DATA TO USE
------------

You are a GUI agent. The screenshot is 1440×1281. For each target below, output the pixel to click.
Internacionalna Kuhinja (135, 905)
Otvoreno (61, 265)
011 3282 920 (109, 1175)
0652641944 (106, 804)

------------

Every entry is to be copied exactly, with none omitted.

You are a GUI agent. The screenshot is 1440×1281. For each target below, output the pixel to click.
Internacionalna Kuhinja (135, 905)
Otvoreno (61, 265)
011 3282 920 (109, 1175)
0652641944 (106, 804)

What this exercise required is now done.